The combination is also present in Mrs. Ted Bliss, albeit in a different key. Far less pyrotechnic than most of Elkin’s earlier novels, Mrs. Ted Bliss depicts one of Elkin’s most likable (as well as most passive) protagonists. She is a former butcher’s wife, now a widow (widowhood being her occupation), who has traveled from Russia to Chicago only to find herself, in her eighties, virtually imprisoned in a Miami condominium tower. As if caught in a parody of a fairy tale, she is cut off from and fearful of the outside world.
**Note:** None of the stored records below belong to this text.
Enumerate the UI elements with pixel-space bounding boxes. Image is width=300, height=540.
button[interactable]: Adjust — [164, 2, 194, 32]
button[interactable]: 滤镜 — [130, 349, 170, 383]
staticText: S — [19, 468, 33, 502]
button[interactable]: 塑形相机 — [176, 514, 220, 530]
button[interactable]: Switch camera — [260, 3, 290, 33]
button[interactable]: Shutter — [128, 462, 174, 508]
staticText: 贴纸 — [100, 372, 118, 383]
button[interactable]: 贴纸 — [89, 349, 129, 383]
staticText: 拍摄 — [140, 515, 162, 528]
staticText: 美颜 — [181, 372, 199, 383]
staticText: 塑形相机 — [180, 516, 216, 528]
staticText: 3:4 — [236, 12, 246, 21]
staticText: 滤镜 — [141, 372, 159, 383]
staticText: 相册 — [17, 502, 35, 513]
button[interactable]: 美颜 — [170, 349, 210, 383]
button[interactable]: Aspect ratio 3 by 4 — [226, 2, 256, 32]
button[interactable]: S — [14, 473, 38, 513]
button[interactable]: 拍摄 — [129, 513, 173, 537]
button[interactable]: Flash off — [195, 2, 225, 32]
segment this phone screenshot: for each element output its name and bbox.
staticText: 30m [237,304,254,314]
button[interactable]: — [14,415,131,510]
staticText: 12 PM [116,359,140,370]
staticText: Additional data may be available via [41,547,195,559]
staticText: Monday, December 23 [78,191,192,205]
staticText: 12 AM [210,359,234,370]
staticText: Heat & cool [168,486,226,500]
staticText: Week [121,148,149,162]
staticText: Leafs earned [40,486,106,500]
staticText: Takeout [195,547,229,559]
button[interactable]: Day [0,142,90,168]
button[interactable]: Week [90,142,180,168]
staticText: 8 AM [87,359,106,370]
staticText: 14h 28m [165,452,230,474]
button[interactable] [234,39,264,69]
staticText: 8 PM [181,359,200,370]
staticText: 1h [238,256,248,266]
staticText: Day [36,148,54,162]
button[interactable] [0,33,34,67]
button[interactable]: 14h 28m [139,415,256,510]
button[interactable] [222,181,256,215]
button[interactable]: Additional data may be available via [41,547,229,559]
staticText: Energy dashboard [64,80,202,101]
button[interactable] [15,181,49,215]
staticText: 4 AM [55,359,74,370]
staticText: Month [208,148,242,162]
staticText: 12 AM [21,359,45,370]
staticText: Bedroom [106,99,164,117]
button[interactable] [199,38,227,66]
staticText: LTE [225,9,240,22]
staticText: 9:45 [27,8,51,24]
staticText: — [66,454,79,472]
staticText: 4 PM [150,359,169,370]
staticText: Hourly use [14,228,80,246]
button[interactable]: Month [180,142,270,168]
Her losses, particularly that of her husband, leave her in much the same condition the unraveling myelin of Elkin’s own multiple sclerosis left him: exposed, irascible, tragicomically human. Stubbornly, helplessly trapped in her evacuated building as a hurricane approaches, she becomes Elkin’s King Lear on the stormy heath. Where Lear rages, however, she merely waits, in the company of the building’s security guard: a small comfort, but a comfort nonetheless. They do what they can to see each other through the storm. “Everything else falls away,” Elkin writes, brilliantly and elegiacally, at novel’s as well as career’s end: “Family, friends, love fall away. Even madness stilled at last. Until all that’s left is obligation.”
Again and again, Elkin shows his readers the resilience of the human spirit, the ability humans have to cope with the chaos of modern life, the meaninglessness of human values, and the entropy from which cultural systems suffer. The major characters in Elkin’s novels, novellas, and collections of short fiction share the black humorist’s understanding of the condition of modern culture yet ultimately offer a constructive, if not ideal, response. All of his characters share a certain morality, a willingness to admit life’s meaninglessness, but also a necessity of struggling against it with whatever strength they can muster. This almost dignified response in the face of life’s absurdity is Elkin’s particular legacy and is the measure by which his works are best understood.